In [418]:
import numpy as np
import os
from os.path import join, isdir
np.set_printoptions(suppress=True)
import matplotlib.pyplot as plt
%matplotlib notebook

# Load and proprocess documents
**Load document labels**

In [253]:
segmented_path = u'./corpus/segmented-docs' # it will listdir into unicode
doc_labels = [fn for fn in os.listdir(segmented_path) if isdir(join(segmented_path, fn))] # list only folders
doc_labels_idx = {}
n_labels = len(doc_labels)
for i, label in enumerate(doc_labels):
    print i, label
    doc_labels_idx[label] = i
print 'Total Labels:', n_labels

0 บริหารธุรกิจ
1 ประมง
2 มนุษยศาสตร์
3 วนศาสตร์
4 วิทยาศาสตร์
5 วิทยาศาสตร์การกีฬา
6 วิศวกรรมศาสตร์
7 วิศวกรรมศาสตร์ กำแพงแสน
8 ศิลปศาสตร์และวิทยาศาสตร์
9 ศึกษาศาสตร์
10 สถาปัตยกรรมศาสตร์
11 สังคมศาสตร์
12 สัตวแพทยศาสตร์
13 สิ่งแวดล้อม
14 อุตสาหกรรมเกษตร
15 เกษตร
16 เกษตร กำแพงแสน
17 เศรษฐศาสตร์
18 เศรษฐศาสตร์ ศรีราชา
19 โครงการสหวิทยาการระดับบัณฑิตศึกษา
Total Labels: 20


** Load dataset **

In [135]:
%%time
dataset_contents, dataset_labels = [], []
for i, label in enumerate(doc_labels):
    curr_dir = join(segmented_path, label)
    fns = os.listdir(curr_dir)
    for fn in fns:
        file_path = join(curr_dir, fn)
        with open(file_path, 'r') as f:
            content = unicode(f.read(), 'utf8')
            dataset_contents.append(content)
            dataset_labels.append(i)
N = len(dataset_contents)
print 'Total Segmented Documents:', N

Total Segmented Documents: 775
Wall time: 12.6 s


** Define a function that trims words and replace all PIPELINE by space **

In [136]:
def pretty_trim(text):
    words = text.split('|')
    stripped_words_generator = (word.strip() for word in words) # generates a stripped word when its next() method is called
    trimmed_words = [word for word in stripped_words_generator if word] # retains words that are not empty
    return ' '.join(trimmed_words)

**Show sample content**

In [137]:
print 'Content:', dataset_contents[1][:2**8], '...'
print 'Label:', dataset_labels[1]

Content: I|50731470|I|0|b| |บท|ที่| |1|I|1|b| |ความ|สาคัญ|ของ|ปัญหา|P|จาก|วิกฤต|เศรษฐกิจ|ใน|ปี| |2550| |ประเทศสหรัฐอเมริกา|ได้|ประสบปัญหา|วิกฤต|เศรษฐกิจ|ที่|มี|P|จุด|กา|เนิด|จาก|หนี้เสีย|ของ|สินเชื่อ|บ้าน|ที่|ปล่อย|กู้|แก่|ผู้|มี|เครดิต|ต่ำกว่า|มาตรฐาน|และ|เกิด|ปัญ ...
Label: 0


** Show sample content after pretty_trimmed() **

In [138]:
print 'Content:', pretty_trim(dataset_contents[1][:2**8]), '...'
print 'Label Str:', doc_labels[dataset_labels[1]]

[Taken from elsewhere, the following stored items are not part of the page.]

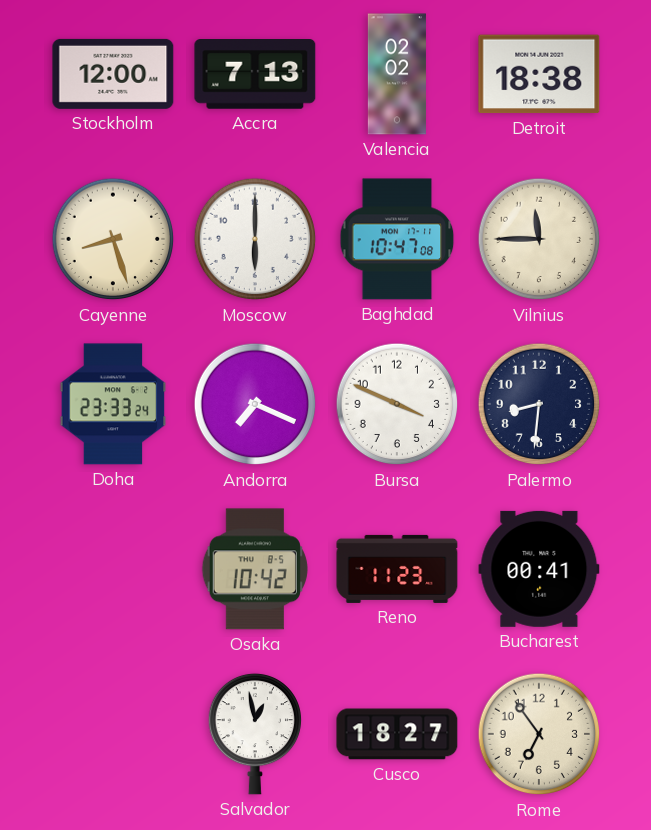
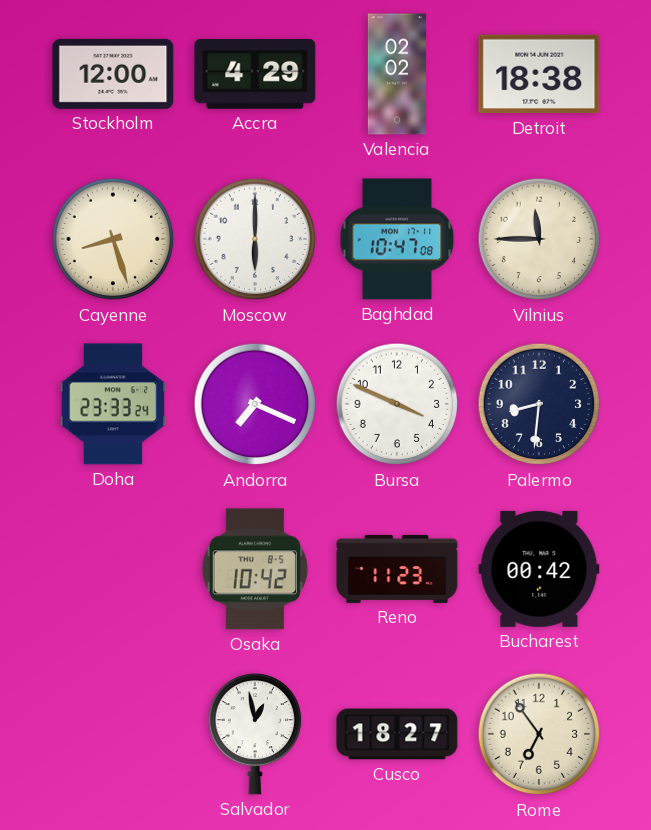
Accra: 7:13 -> 4:29
Bucharest: 00:41 -> 00:42
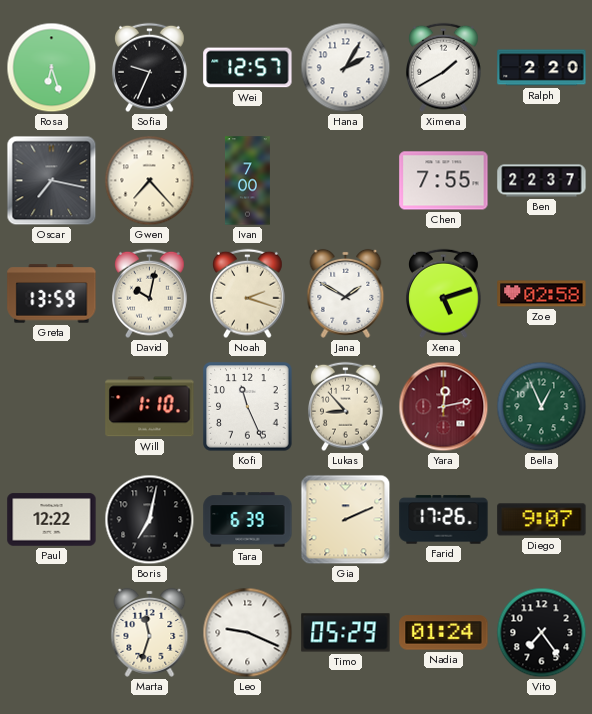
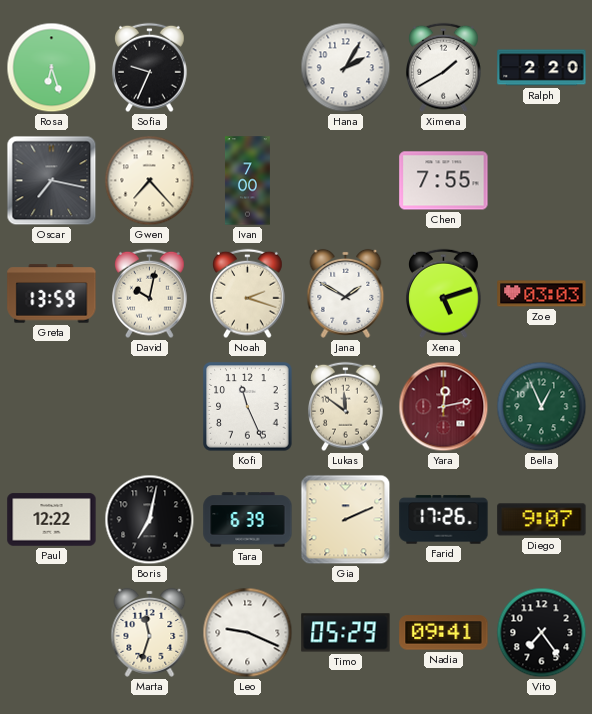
Wei: 12:57 -> none
Ben: 22:37 -> none
Zoe: 02:58 -> 03:03
Will: 1:10 -> none
Lukas: 8:53 -> 11:51
Nadia: 01:24 -> 09:41
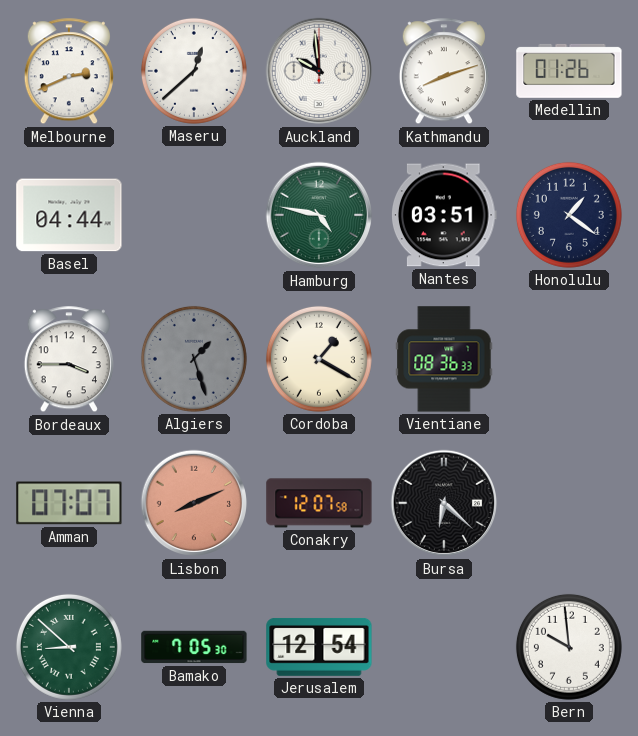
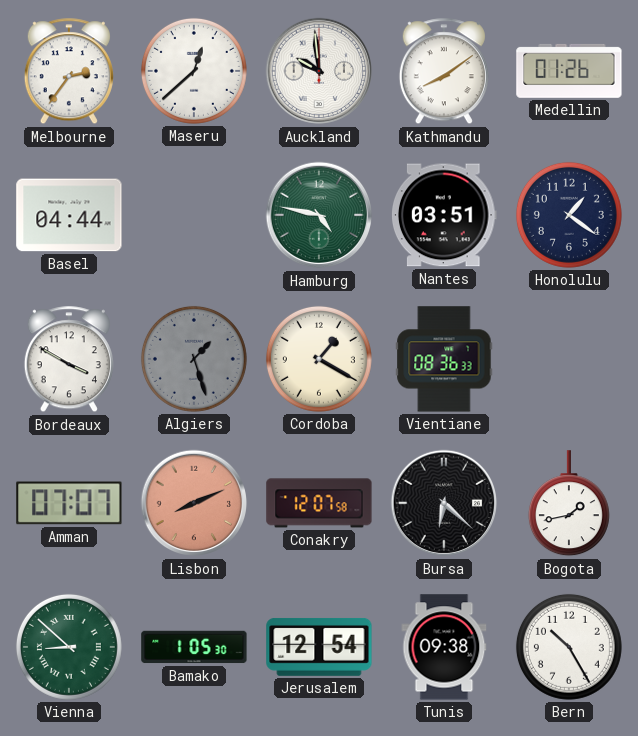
Melbourne: 2:41 -> 2:36
Kathmandu: 8:12 -> 8:09
Bordeaux: 3:45 -> 3:50
Bogota: none -> 1:43
Bamako: 7:05 -> 1:05
Tunis: none -> 09:38
Bern: 9:59 -> 10:25
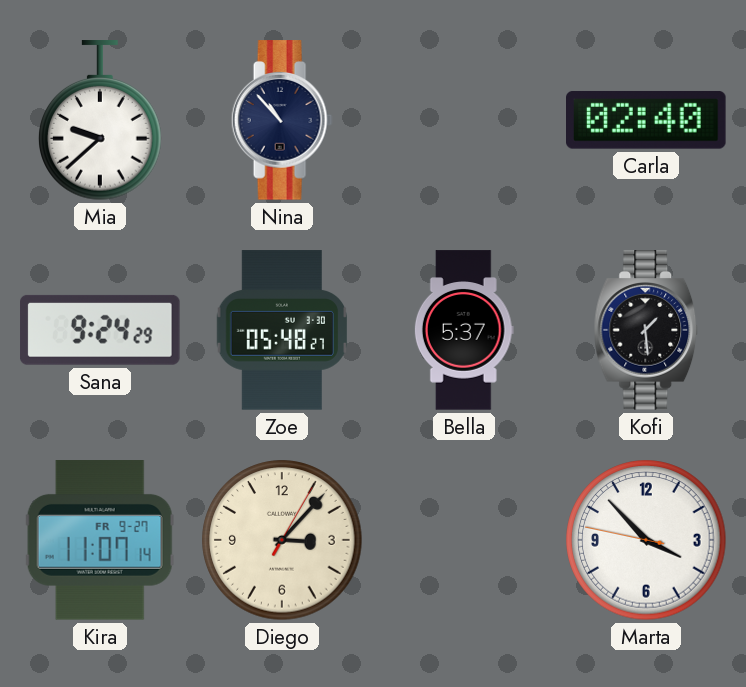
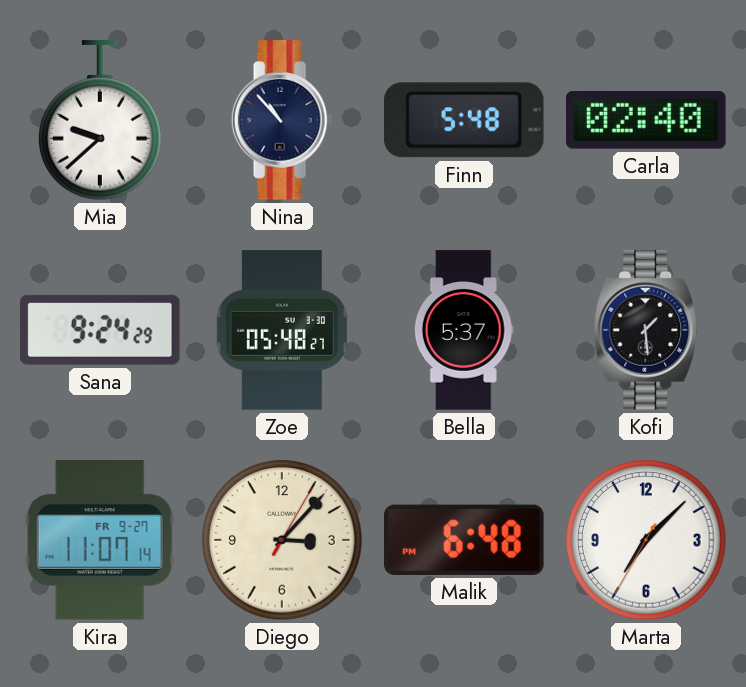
Finn: none -> 5:48
Malik: none -> 6:48
Marta: 3:52 -> 7:07
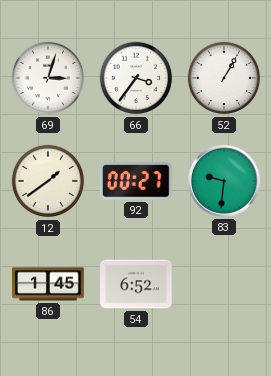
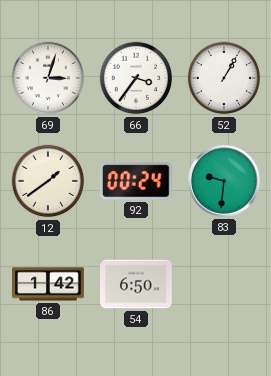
92: 00:27 -> 00:24
86: 1:45 -> 1:42
54: 6:52 -> 6:50
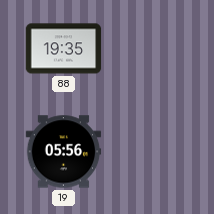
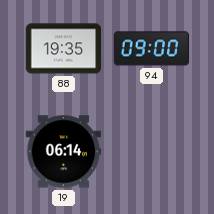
94: none -> 09:00
19: 05:56 -> 06:14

Content: I 50731470 I 0 b บท ที่ 1 I 1 b ความ สาคัญ ของ ปัญหา P จาก วิกฤต เศรษฐกิจ ใน ปี 2550 ประเทศสหรัฐอเมริกา ได้ ประสบปัญหา วิกฤต เศรษฐกิจ ที่ มี P จุด กา เนิด จาก หนี้เสีย ของ สินเชื่อ บ้าน ที่ ปล่อย กู้ แก่ ผู้ มี เครดิต ต่ำกว่า มาตรฐาน และ เกิด ปัญ ...
Label Str: บริหารธุรกิจ


** Trim all documents **

In [139]:
%%time
dataset_contents_trimmed = [pretty_trim(content) for content in dataset_contents]

Wall time: 12.2 s


** Count number of words for each document **

In [142]:
%time dataset_words_count = np.array([len(content.split()) for content in dataset_contents_trimmed])
print 'Words Count Mean: ', np.mean(dataset_words_count)
dataset_words_count[:min(40,N)]

Wall time: 3.34 s
Words Count Mean:  40804.4154839


array([ 41235,  24706,  41920,  39107,  43159,  53636,  32753,  46280,
        36777,  48854,  33029,  31878,  51160,  63060,  31636,  63538,
        16844,  17461,  33434,  30484,  19858,  92392,  51363,  55388,
        26136,  46479, 196975,  36790,  58717,  67169,  49065,  20123,
        20198,  39262,  42075,  31650,  24313,  17898,  26907,  22453])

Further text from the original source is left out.